= Beginning of Section =

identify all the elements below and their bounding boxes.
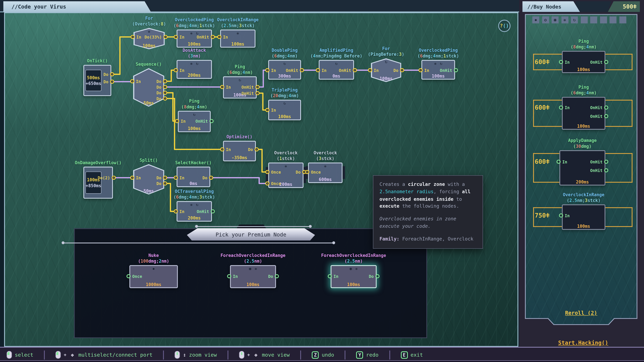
- port-in[interactable]: In: [130, 78, 141, 84]
- port-do[interactable]: Do: [394, 67, 404, 73]
- port-circle[interactable]: [220, 147, 224, 151]
- port-circle[interactable]: [163, 91, 167, 95]
- port-circle[interactable]: [110, 80, 114, 84]
- port-circle[interactable]: [418, 68, 422, 72]
- port-circle[interactable]: [130, 79, 134, 83]
- node-octraversalping[interactable]: ❋↻InOnHit200msOCTraversalPing(6dmg;4nm;3…: [176, 201, 212, 222]
- node-dosattack[interactable]: ❋↻In200msDosAttack(3nm): [176, 60, 212, 79]
- node-buy-overclockinrange[interactable]: In100msOverclockInRange(2.5nm;3stck): [562, 204, 606, 230]
- port-in[interactable]: In: [131, 34, 142, 40]
- port-circle[interactable]: [174, 176, 178, 180]
- node-nuke[interactable]: ✹Once1000msNuke(100dmg;2nm): [129, 265, 178, 288]
- port-circle[interactable]: [110, 72, 114, 76]
- port-in[interactable]: In: [265, 67, 276, 73]
- port-do[interactable]: Do: [156, 96, 167, 101]
- node-ontick[interactable]: 500ms+650msDoDoOnTick(): [83, 65, 111, 96]
- port-circle[interactable]: [163, 181, 167, 185]
- port-in[interactable]: In: [418, 67, 429, 73]
- port-circle[interactable]: [220, 85, 224, 89]
- help-button[interactable]: ?(): [498, 20, 510, 32]
- port-circle[interactable]: [163, 79, 167, 83]
- node-tripleping[interactable]: ↻In100msTriplePing(20dmg;4nm): [268, 100, 301, 120]
- port-do[interactable]: Do: [156, 84, 167, 90]
- port-onhit[interactable]: OnHit: [197, 209, 215, 214]
- claw-icon[interactable]: ❋: [561, 16, 568, 23]
- port-circle[interactable]: [328, 274, 332, 278]
- burst-star-icon[interactable]: ✹: [532, 16, 539, 23]
- node-overclockedping-2[interactable]: ❋↻InOnHit100msOverclockedPing(6dmg;4nm;1…: [422, 60, 455, 80]
- port-do[interactable]: Do: [156, 175, 167, 180]
- port-do[interactable]: Do: [202, 175, 213, 180]
- port-circle[interactable]: [265, 170, 269, 174]
- port-circle[interactable]: [210, 119, 214, 123]
- port-in[interactable]: In: [174, 67, 184, 73]
- node-buy-ping-8[interactable]: InOnHit100msPing(8dmg;4nm): [562, 51, 606, 73]
- port-in[interactable]: In: [174, 34, 184, 40]
- port-onhit[interactable]: OnHit: [196, 118, 214, 124]
- port-circle[interactable]: [174, 209, 178, 213]
- port-in[interactable]: In: [130, 175, 141, 180]
- node-amplifiedping[interactable]: ↻InOnHit0msAmplifiedPing(4nm;Pingdmg Bef…: [319, 60, 354, 80]
- node-ping-6[interactable]: ↻InOnHitOnHit100msPing(6dmg;4nm): [223, 76, 257, 98]
- node-doubleping[interactable]: ↻InOnHit300msDoublePing(6dmg;4nm): [268, 60, 301, 80]
- port-do[interactable]: Do: [268, 273, 279, 279]
- port-circle[interactable]: [131, 35, 135, 39]
- node-for-pingbefore[interactable]: ↻InDo100msFor(PingBefore:3): [371, 58, 401, 82]
- port-onhit[interactable]: OnHit: [197, 34, 215, 40]
- port-onhit[interactable]: OnHit: [242, 84, 260, 90]
- empty-slot[interactable]: [580, 16, 588, 23]
- port-circle[interactable]: [375, 274, 379, 278]
- port-circle[interactable]: [256, 91, 260, 95]
- node-overclock-1[interactable]: ❋OnceOnceDo200msOverclock(1stck): [268, 163, 304, 188]
- port-circle[interactable]: [368, 68, 372, 72]
- port-in[interactable]: In: [175, 118, 186, 124]
- port-do[interactable]: Do: [156, 78, 167, 84]
- port-circle[interactable]: [217, 35, 221, 39]
- port-circle[interactable]: [265, 108, 269, 112]
- port-onhit[interactable]: OnHit: [339, 67, 357, 73]
- node-split[interactable]: InDoDo50msSplit(): [133, 164, 164, 195]
- port-circle[interactable]: [126, 274, 130, 278]
- port-circle[interactable]: [163, 96, 167, 100]
- port-circle[interactable]: [164, 35, 168, 39]
- port-do[interactable]: Do: [104, 71, 114, 77]
- port-in[interactable]: In: [265, 107, 276, 113]
- node-sequence[interactable]: InDoDoDoDo50msSequence(): [133, 68, 164, 107]
- port-once[interactable]: Once: [265, 181, 281, 186]
- node-optimize[interactable]: InDo-350msOptimize(): [223, 141, 256, 161]
- port-in[interactable]: In: [220, 84, 231, 90]
- port-in[interactable]: In: [316, 67, 326, 73]
- port-circle[interactable]: [209, 176, 213, 180]
- port-once[interactable]: Once: [305, 169, 321, 175]
- reroll-button[interactable]: Reroll (2): [565, 310, 597, 316]
- node-ping-8[interactable]: ↻InOnHit100msPing(8dmg;4nm): [178, 111, 211, 132]
- port-circle[interactable]: [174, 68, 178, 72]
- port-circle[interactable]: [211, 209, 215, 213]
- start-hacking-button[interactable]: Start.Hacking(): [558, 339, 608, 346]
- port-do[interactable]: Do: [248, 146, 259, 152]
- empty-slot[interactable]: [610, 16, 616, 23]
- node-buy-ping-6[interactable]: InOnHitOnHit100msPing(6dmg;4nm): [562, 97, 606, 130]
- node-overclock-3[interactable]: ❋Once600msOverclock(3stck): [308, 163, 343, 183]
- port-circle[interactable]: [174, 35, 178, 39]
- node-for-overclock[interactable]: ❋InDo(33%)100msFor(Overclock:8): [134, 28, 165, 49]
- node-buy-applydamage[interactable]: InOnHitOnHit200msApplyDamage(30dmg): [560, 150, 606, 186]
- port-circle[interactable]: [163, 176, 167, 180]
- port-circle[interactable]: [275, 274, 279, 278]
- port-circle[interactable]: [316, 68, 320, 72]
- node-selecthacker[interactable]: InDo0msSelectHacker(): [176, 167, 210, 187]
- port-circle[interactable]: [454, 68, 458, 72]
- node-foreach-overclocked-1[interactable]: ◉❋InDo100msForeachOverclockedInRange(2.5…: [230, 265, 276, 288]
- port-circle[interactable]: [227, 274, 231, 278]
- port-in[interactable]: In: [217, 34, 228, 40]
- port-circle[interactable]: [300, 68, 304, 72]
- target-icon[interactable]: ◉: [552, 16, 559, 23]
- port-do[interactable]: Do: [156, 90, 167, 95]
- cycle-icon[interactable]: ↻: [571, 16, 578, 23]
- port-circle[interactable]: [265, 68, 269, 72]
- port-onhit[interactable]: OnHit: [242, 90, 260, 96]
- node-overclockinrange-1[interactable]: ❋In100msOverclockInRange(2.5nm;3stck): [220, 29, 256, 48]
- port-circle[interactable]: [265, 181, 269, 185]
- port-once[interactable]: Once: [126, 273, 142, 279]
- port-circle[interactable]: [256, 85, 260, 89]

= End of Section =

> REQUIRED WORK:
Where an entry holds a picture, drop it and transcribe everything else exactly.

> RESPONSE FOR THIS EXERCISE:
identify all the elements below and their bounding boxes.
- port-in[interactable]: In: [130, 78, 141, 84]
- port-do[interactable]: Do: [394, 67, 404, 73]
- port-circle[interactable]: [220, 147, 224, 151]
- port-circle[interactable]: [163, 91, 167, 95]
- port-circle[interactable]: [110, 80, 114, 84]
- port-circle[interactable]: [418, 68, 422, 72]
- port-circle[interactable]: [130, 79, 134, 83]
- node-octraversalping[interactable]: ❋↻InOnHit200msOCTraversalPing(6dmg;4nm;3…: [176, 201, 212, 222]
- node-dosattack[interactable]: ❋↻In200msDosAttack(3nm): [176, 60, 212, 79]
- node-buy-overclockinrange[interactable]: In100msOverclockInRange(2.5nm;3stck): [562, 204, 606, 230]
- port-in[interactable]: In: [131, 34, 142, 40]
- port-circle[interactable]: [174, 176, 178, 180]
- node-nuke[interactable]: ✹Once1000msNuke(100dmg;2nm): [129, 265, 178, 288]
- port-circle[interactable]: [110, 72, 114, 76]
- port-in[interactable]: In: [265, 67, 276, 73]
- port-do[interactable]: Do: [156, 96, 167, 101]
- node-ontick[interactable]: 500ms+650msDoDoOnTick(): [83, 65, 111, 96]
- port-circle[interactable]: [163, 181, 167, 185]
- port-in[interactable]: In: [418, 67, 429, 73]
- port-circle[interactable]: [220, 85, 224, 89]
- help-button[interactable]: ?(): [498, 20, 510, 32]
- port-circle[interactable]: [163, 79, 167, 83]
- node-tripleping[interactable]: ↻In100msTriplePing(20dmg;4nm): [268, 100, 301, 120]
- port-do[interactable]: Do: [156, 84, 167, 90]
- port-onhit[interactable]: OnHit: [197, 209, 215, 214]
- claw-icon[interactable]: ❋: [561, 16, 568, 23]
- port-circle[interactable]: [328, 274, 332, 278]
- burst-star-icon[interactable]: ✹: [532, 16, 539, 23]
- node-overclockedping-2[interactable]: ❋↻InOnHit100msOverclockedPing(6dmg;4nm;1…: [422, 60, 455, 80]
- port-do[interactable]: Do: [156, 175, 167, 180]
- port-do[interactable]: Do: [202, 175, 213, 180]
- port-circle[interactable]: [265, 170, 269, 174]
- port-circle[interactable]: [210, 119, 214, 123]
- port-in[interactable]: In: [174, 67, 184, 73]
- node-buy-ping-8[interactable]: InOnHit100msPing(8dmg;4nm): [562, 51, 606, 73]
- port-in[interactable]: In: [174, 34, 184, 40]
- port-onhit[interactable]: OnHit: [196, 118, 214, 124]
- port-circle[interactable]: [174, 209, 178, 213]
- port-in[interactable]: In: [130, 175, 141, 180]
- node-amplifiedping[interactable]: ↻InOnHit0msAmplifiedPing(4nm;Pingdmg Bef…: [319, 60, 354, 80]
- node-ping-6[interactable]: ↻InOnHitOnHit100msPing(6dmg;4nm): [223, 76, 257, 98]
- node-doubleping[interactable]: ↻InOnHit300msDoublePing(6dmg;4nm): [268, 60, 301, 80]
- port-do[interactable]: Do: [268, 273, 279, 279]
- port-circle[interactable]: [131, 35, 135, 39]
- node-for-pingbefore[interactable]: ↻InDo100msFor(PingBefore:3): [371, 58, 401, 82]
- port-onhit[interactable]: OnHit: [197, 34, 215, 40]
- port-onhit[interactable]: OnHit: [242, 84, 260, 90]
- empty-slot[interactable]: [580, 16, 588, 23]
- port-circle[interactable]: [375, 274, 379, 278]
- port-circle[interactable]: [256, 91, 260, 95]
- node-overclock-1[interactable]: ❋OnceOnceDo200msOverclock(1stck): [268, 163, 304, 188]
- port-circle[interactable]: [368, 68, 372, 72]
- port-in[interactable]: In: [175, 118, 186, 124]
- port-do[interactable]: Do: [156, 78, 167, 84]
- port-circle[interactable]: [217, 35, 221, 39]
- port-circle[interactable]: [265, 108, 269, 112]
- port-onhit[interactable]: OnHit: [339, 67, 357, 73]
- node-split[interactable]: InDoDo50msSplit(): [133, 164, 164, 195]
- port-circle[interactable]: [126, 274, 130, 278]
- port-circle[interactable]: [163, 96, 167, 100]
- port-circle[interactable]: [164, 35, 168, 39]
- port-do[interactable]: Do: [104, 71, 114, 77]
- port-in[interactable]: In: [265, 107, 276, 113]
- node-sequence[interactable]: InDoDoDoDo50msSequence(): [133, 68, 164, 107]
- port-once[interactable]: Once: [265, 181, 281, 186]
- node-optimize[interactable]: InDo-350msOptimize(): [223, 141, 256, 161]
- port-in[interactable]: In: [220, 84, 231, 90]
- port-in[interactable]: In: [316, 67, 326, 73]
- port-circle[interactable]: [209, 176, 213, 180]
- port-once[interactable]: Once: [305, 169, 321, 175]
- reroll-button[interactable]: Reroll (2): [565, 310, 597, 316]
- node-ping-8[interactable]: ↻InOnHit100msPing(8dmg;4nm): [178, 111, 211, 132]
- port-circle[interactable]: [174, 68, 178, 72]
- port-circle[interactable]: [211, 209, 215, 213]
- start-hacking-button[interactable]: Start.Hacking(): [558, 339, 608, 346]
- port-do[interactable]: Do: [248, 146, 259, 152]
- empty-slot[interactable]: [610, 16, 616, 23]
- node-buy-ping-6[interactable]: InOnHitOnHit100msPing(6dmg;4nm): [562, 97, 606, 130]
- node-overclock-3[interactable]: ❋Once600msOverclock(3stck): [308, 163, 343, 183]
- port-circle[interactable]: [174, 35, 178, 39]
- node-for-overclock[interactable]: ❋InDo(33%)100msFor(Overclock:8): [134, 28, 165, 49]
- node-buy-applydamage[interactable]: InOnHitOnHit200msApplyDamage(30dmg): [560, 150, 606, 186]
- port-circle[interactable]: [163, 176, 167, 180]
- port-circle[interactable]: [275, 274, 279, 278]
- port-circle[interactable]: [316, 68, 320, 72]
- node-selecthacker[interactable]: InDo0msSelectHacker(): [176, 167, 210, 187]
- port-circle[interactable]: [454, 68, 458, 72]
- node-foreach-overclocked-1[interactable]: ◉❋InDo100msForeachOverclockedInRange(2.5…: [230, 265, 276, 288]
- port-circle[interactable]: [227, 274, 231, 278]
- port-in[interactable]: In: [217, 34, 228, 40]
- port-circle[interactable]: [300, 68, 304, 72]
- target-icon[interactable]: ◉: [552, 16, 559, 23]
- port-do[interactable]: Do: [156, 90, 167, 95]
- cycle-icon[interactable]: ↻: [571, 16, 578, 23]
- port-circle[interactable]: [265, 68, 269, 72]
- port-onhit[interactable]: OnHit: [242, 90, 260, 96]
- node-overclockinrange-1[interactable]: ❋In100msOverclockInRange(2.5nm;3stck): [220, 29, 256, 48]
- port-circle[interactable]: [265, 181, 269, 185]
- port-once[interactable]: Once: [126, 273, 142, 279]
- port-circle[interactable]: [256, 85, 260, 89]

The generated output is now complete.